Der totale Wandel in allen Bereichen der Gesellschaft nach der Machtergreifung der Nationalsozialisten hatte auch für die Universitäten spürbare Auswirkungen. Die zur Gleichschaltung der Bildungseinrichtungen mit dem nationalsozialistischen Staat und dessen Ideologien erfolgten Eingriffe in die akademische Selbstverwaltung veränderten Bedingungen und Inhalte von Lehre und Forschung an den Universitäten entscheidend. Es begann der dunkelste Abschnitt in der Geschichte der Universität.

Dieser Prozess verlief an der Universität Leipzig nahezu widerstandslos und größtenteils auch von innen heraus. Er wurde von einer Vielzahl von Studenten und einem zunehmenden Anteil der Lehrkräfte unterstützt. Der Einfluss der Nationalsozialisten an der Universität wuchs rasch, ohne dass anfangs tief greifende Veränderungen in den Strukturen und den personellen Besetzungen erfolgt sind.
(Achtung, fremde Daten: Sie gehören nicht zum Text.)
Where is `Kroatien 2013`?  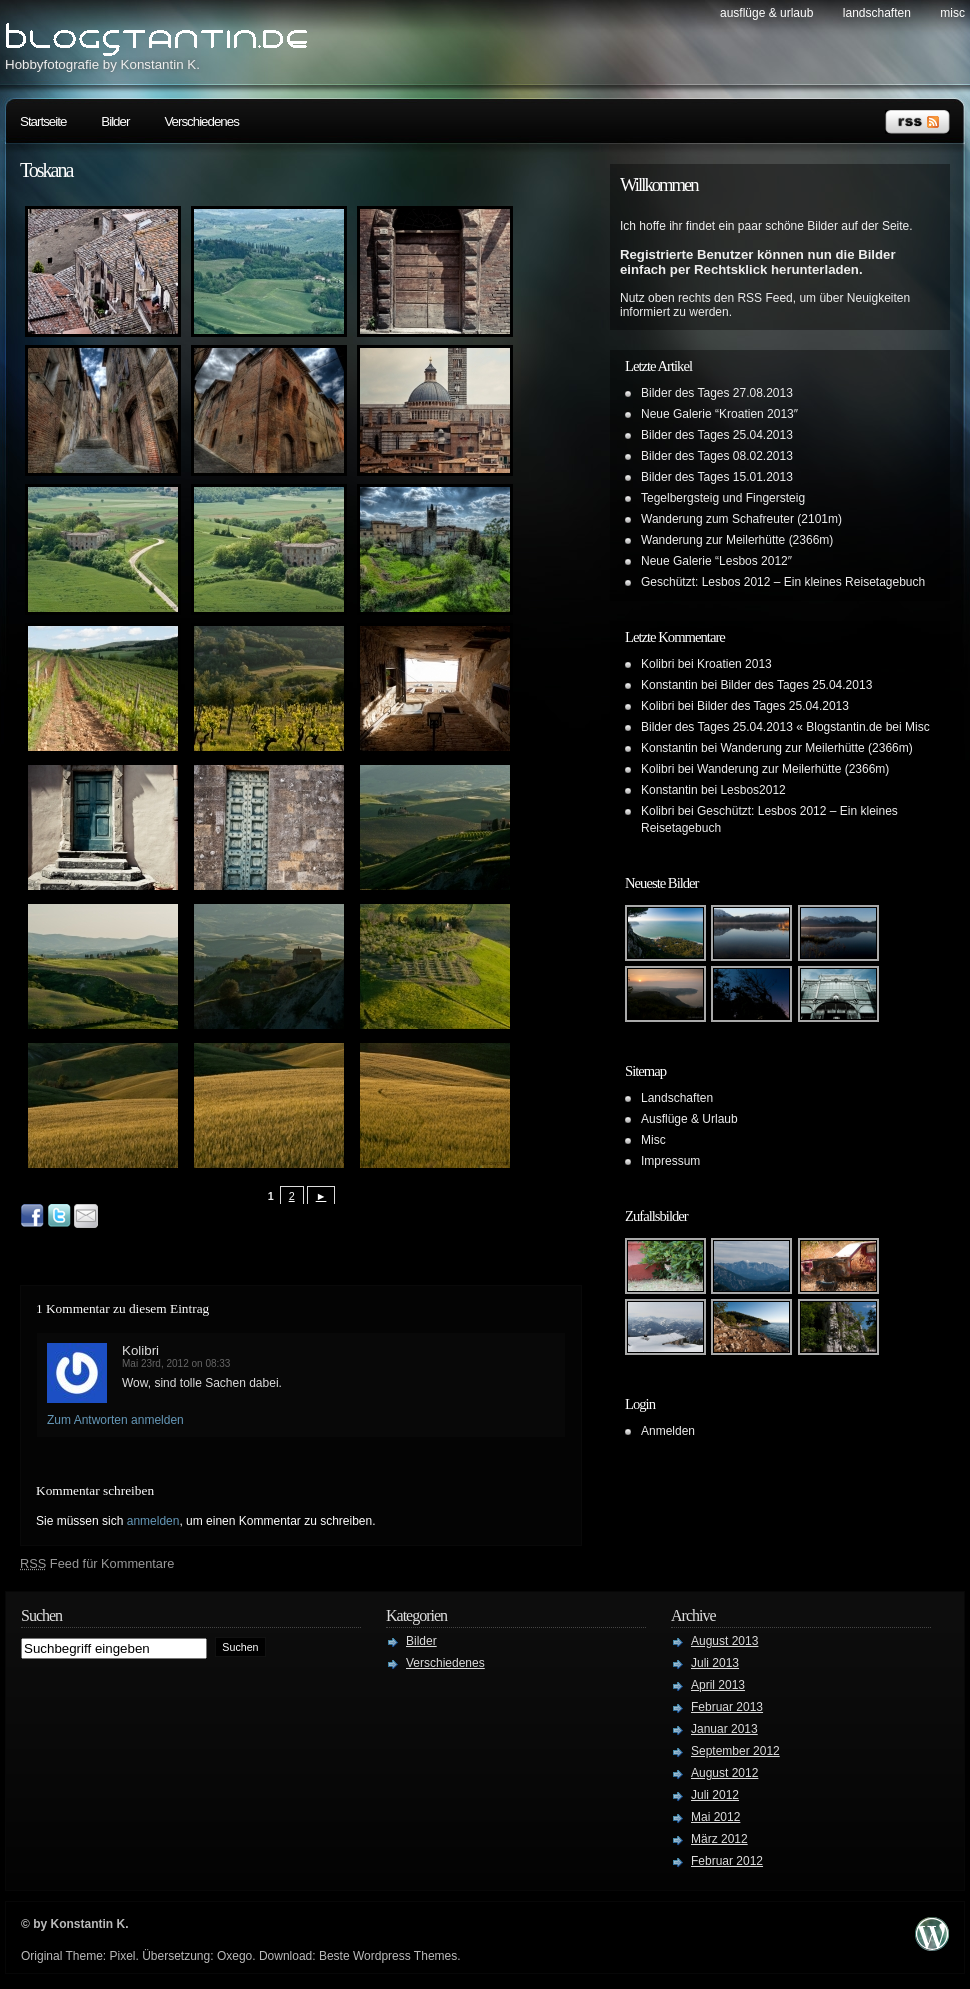 Kroatien 2013 is located at coordinates (734, 664).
Es zeigt, dass der aus den Wirren der letzten Jahre der Weimarer Republik hervorgerufenen Drang nach einem neuen "Aufbruch" sowie die Bereitschaft, sich den neuen Machthabern zur "Verfügung" zu stellen, an der hohen Bildungseinrichtung weit verbreitet war. Die stattgefundenen Verweigerungen einzelner Professoren und Studenten konnten die Entwicklung nicht aufhalten und endeten meist mit persönlichen Repressalien.

Eine führende Rolle bei dieser Entwicklung spielten der "Nationalsozialistische Deutsche Studentenbund" (NSDStB) sowie der "Nationalsozialistische Lehrerbund" (NSLB). Letzterer hatte bereits im Mai 1933 in Leipzig eine "akademische Woche" abgehalten, in welcher der Lehrkörper auf das künftige politische Klima in der Pädagogik eingestimmt wurde. Am 11. November 1933, dem Vorabend der erneuten Reichstagswahl, veranstaltete der NSLB des Gaues Sachsen in der Alberthalle in Leipzig eine Kundgebung, die zu einem Treuebekenntnis der deutschen Wissenschaft zu Hitler aufgezogen worden war. Neben Professoren anderer deutscher Universitäten brachte auch der Rektor der Leipziger Bildungseinrichtung, Prof. Artur Golf, in einer Ansprache die Unterstützung des NS-Regims zum Ausdruck. Später veröffentlichte der NSLB eine Schrift unter den Titel "Bekenntnis der Professoren an den deutschen Universitäten und Hochschulen zu Adolf Hitler und dem nationalsozialistischen Staat", der eine Auflistung zustimmender Hochschullehrer beigefügt war. Sie enthielt über 200 Namen von Vertretern Leipziger Hochschulen.
Der NS-Studentenbund hatte seit dem WS 1931/32 die Vorherrschaft in der Kammer des AStA und somit großen Einfluss auf die Studentenschaft. Die Schulungskurse des NSDStB zur nationalsozialistischen Erziehung wurden schließlich im August 1933 in die Organisationsstruktur der Universität eingegliedert und damit wesentlicher Bestandteil der politischen Bildung. So war erreicht worden, dass an der Universität eine teilweise fanatisierte Studentenschaft den Einzug der neuen Machtverhältnisse an der Universität vorantrieb.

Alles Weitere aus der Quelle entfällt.